Data for review START

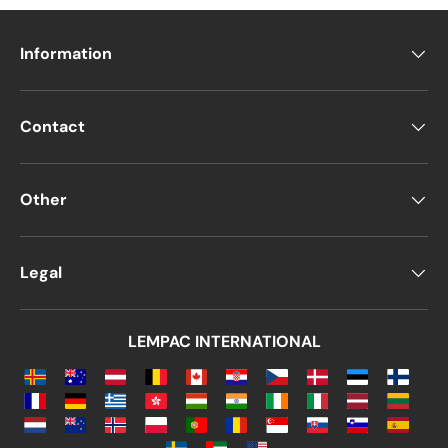
Information
Contact
Other
Legal
LEMPAC INTERNATIONAL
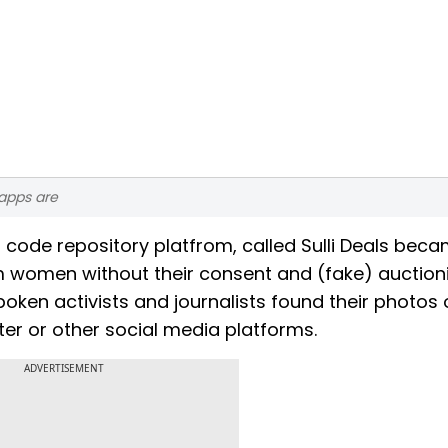
 apps are
 code repository platfrom, called Sulli Deals bec
im women without their consent and (fake) auction
poken activists and journalists found their photos 
ter or other social media platforms.
ADVERTISEMENT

Data for review END

● What is being asked
For each line of the listing that holds the word "their", show that line.

● Answer box
im women without their consent and (fake) auction
poken activists and journalists found their photos 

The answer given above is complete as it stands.